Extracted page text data

####

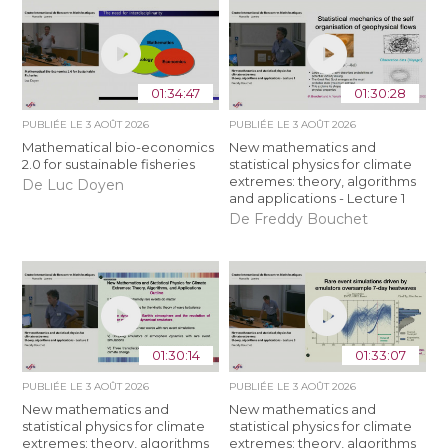
01:34:47
01:30:28
PUBLIÉE LE
3 AOÛT 2026
PUBLIÉE LE
3 AOÛT 2026
Mathematical bio-economics
New mathematics and
2.0 for sustainable fisheries
statistical physics for climate
extremes: theory, algorithms
De Luc Doyen
and applications - Lecture 1
De Freddy Bouchet
01:30:14
01:33:07
PUBLIÉE LE
3 AOÛT 2026
PUBLIÉE LE
3 AOÛT 2026
New mathematics and
New mathematics and
statistical physics for climate
statistical physics for climate
extremes: theory, algorithms
extremes: theory, algorithms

####

Quote every record above exactly, omitting any pictures they contain.

01:34:47
01:30:28
PUBLIÉE LE
3 AOÛT 2026
PUBLIÉE LE
3 AOÛT 2026
Mathematical bio-economics
New mathematics and
2.0 for sustainable fisheries
statistical physics for climate
extremes: theory, algorithms
De Luc Doyen
and applications - Lecture 1
De Freddy Bouchet
01:30:14
01:33:07
PUBLIÉE LE
3 AOÛT 2026
PUBLIÉE LE
3 AOÛT 2026
New mathematics and
New mathematics and
statistical physics for climate
statistical physics for climate
extremes: theory, algorithms
extremes: theory, algorithms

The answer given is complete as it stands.